(Dataset items)
[Start of Attachment]

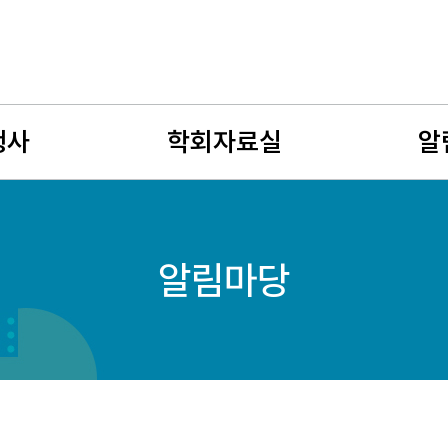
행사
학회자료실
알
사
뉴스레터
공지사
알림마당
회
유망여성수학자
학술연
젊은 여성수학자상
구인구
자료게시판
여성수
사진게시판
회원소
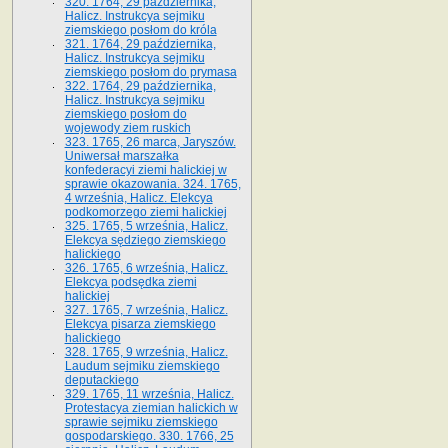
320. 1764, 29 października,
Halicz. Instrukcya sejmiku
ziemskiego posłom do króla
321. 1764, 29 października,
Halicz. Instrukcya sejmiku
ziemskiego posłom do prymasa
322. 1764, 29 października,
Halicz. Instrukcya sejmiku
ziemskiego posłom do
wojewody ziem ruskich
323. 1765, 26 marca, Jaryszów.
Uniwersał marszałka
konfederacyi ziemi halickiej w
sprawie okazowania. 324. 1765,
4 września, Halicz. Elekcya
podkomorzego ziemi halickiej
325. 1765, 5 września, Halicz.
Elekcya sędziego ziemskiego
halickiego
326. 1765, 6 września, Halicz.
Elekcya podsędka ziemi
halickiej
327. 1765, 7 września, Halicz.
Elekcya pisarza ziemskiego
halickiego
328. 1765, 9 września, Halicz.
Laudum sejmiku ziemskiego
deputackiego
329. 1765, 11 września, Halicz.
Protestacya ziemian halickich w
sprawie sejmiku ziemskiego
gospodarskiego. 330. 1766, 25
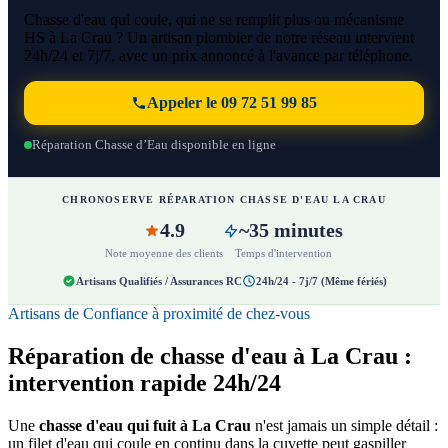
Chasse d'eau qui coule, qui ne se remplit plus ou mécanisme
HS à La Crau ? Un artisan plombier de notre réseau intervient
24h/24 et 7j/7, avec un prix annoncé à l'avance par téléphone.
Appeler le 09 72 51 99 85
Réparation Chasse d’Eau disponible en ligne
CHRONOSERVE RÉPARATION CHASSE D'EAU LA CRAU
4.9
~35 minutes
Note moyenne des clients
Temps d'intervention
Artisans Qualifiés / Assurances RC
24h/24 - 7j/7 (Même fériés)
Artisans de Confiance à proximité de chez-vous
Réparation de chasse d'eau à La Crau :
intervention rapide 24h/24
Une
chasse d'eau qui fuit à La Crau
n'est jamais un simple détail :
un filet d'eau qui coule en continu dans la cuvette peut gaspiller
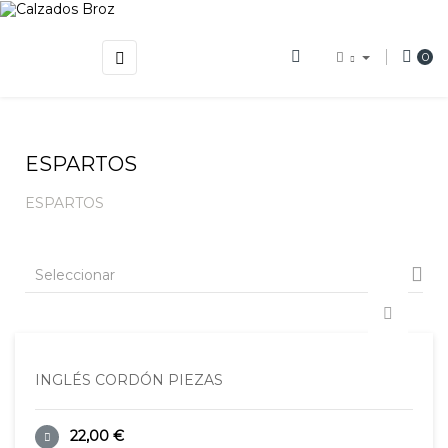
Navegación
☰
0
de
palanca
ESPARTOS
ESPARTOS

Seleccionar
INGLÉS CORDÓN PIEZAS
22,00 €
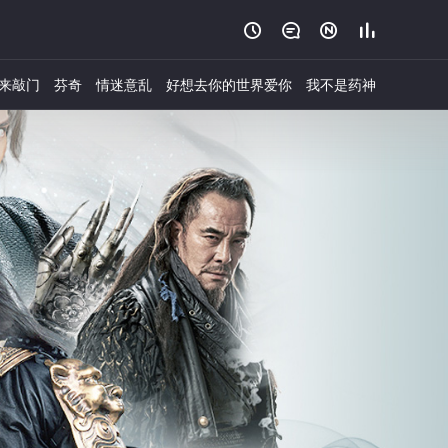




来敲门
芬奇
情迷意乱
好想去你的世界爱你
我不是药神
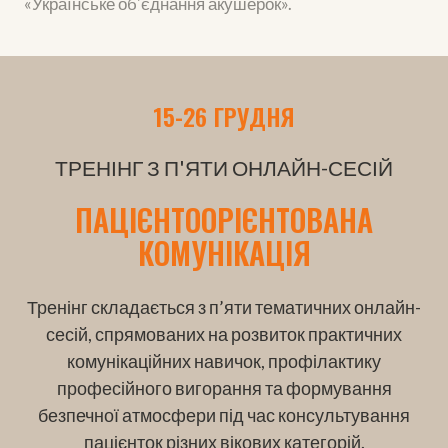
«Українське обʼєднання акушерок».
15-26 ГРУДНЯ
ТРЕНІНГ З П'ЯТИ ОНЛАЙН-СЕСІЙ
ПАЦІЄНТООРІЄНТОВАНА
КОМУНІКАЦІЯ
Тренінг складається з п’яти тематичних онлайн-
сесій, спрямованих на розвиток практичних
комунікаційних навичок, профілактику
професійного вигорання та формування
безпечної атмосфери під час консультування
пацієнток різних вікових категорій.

[End of Attachment]
[Start of Attachment]

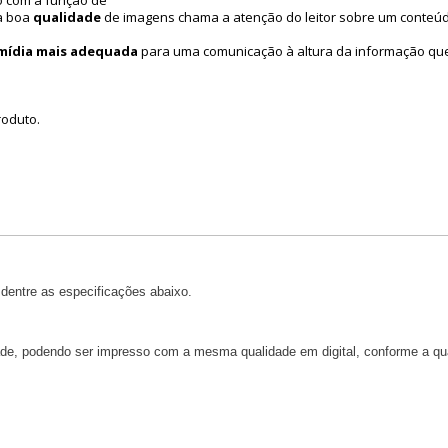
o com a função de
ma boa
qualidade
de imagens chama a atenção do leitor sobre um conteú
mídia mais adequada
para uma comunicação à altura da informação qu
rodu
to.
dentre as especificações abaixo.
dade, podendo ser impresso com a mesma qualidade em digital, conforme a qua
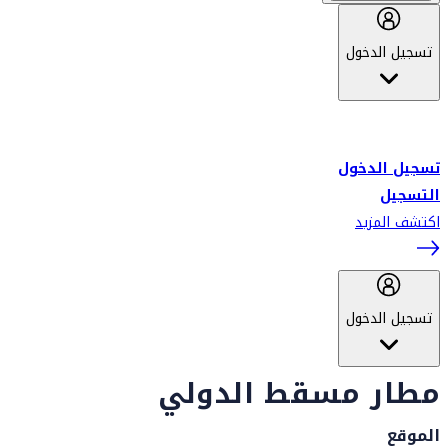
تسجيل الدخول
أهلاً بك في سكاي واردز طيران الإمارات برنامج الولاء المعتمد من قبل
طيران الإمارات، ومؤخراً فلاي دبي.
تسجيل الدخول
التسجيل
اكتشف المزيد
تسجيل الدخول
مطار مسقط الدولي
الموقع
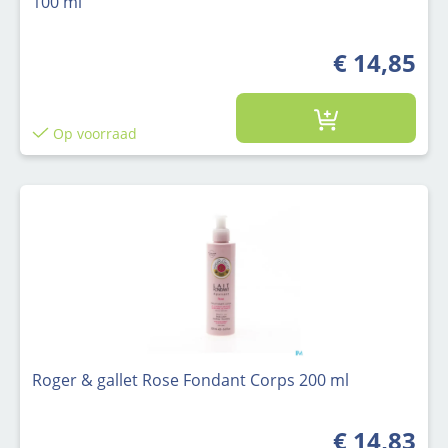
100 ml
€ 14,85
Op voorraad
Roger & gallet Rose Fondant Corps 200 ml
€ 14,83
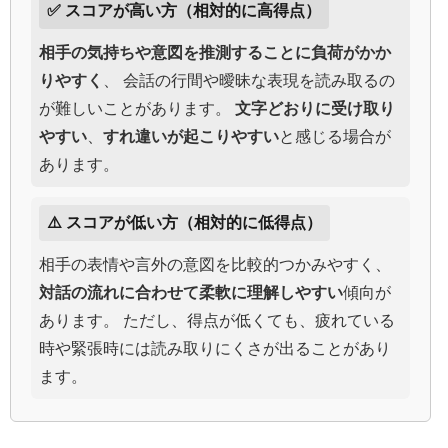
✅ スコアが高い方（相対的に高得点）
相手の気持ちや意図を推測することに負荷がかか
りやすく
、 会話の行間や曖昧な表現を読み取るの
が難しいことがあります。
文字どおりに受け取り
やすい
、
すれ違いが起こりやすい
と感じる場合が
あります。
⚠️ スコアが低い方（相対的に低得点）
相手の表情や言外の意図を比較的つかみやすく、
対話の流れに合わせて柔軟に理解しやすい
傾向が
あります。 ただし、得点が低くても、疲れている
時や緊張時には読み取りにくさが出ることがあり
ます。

[End of Attachment]

TASK REQUIREMENTS: Please filter the entries for the word "Elekcya" and copy the lines that have it.

WRITTEN RESPONSE:
4 września, Halicz. Elekcya
Elekcya sędziego ziemskiego
Elekcya podsędka ziemi
Elekcya pisarza ziemskiego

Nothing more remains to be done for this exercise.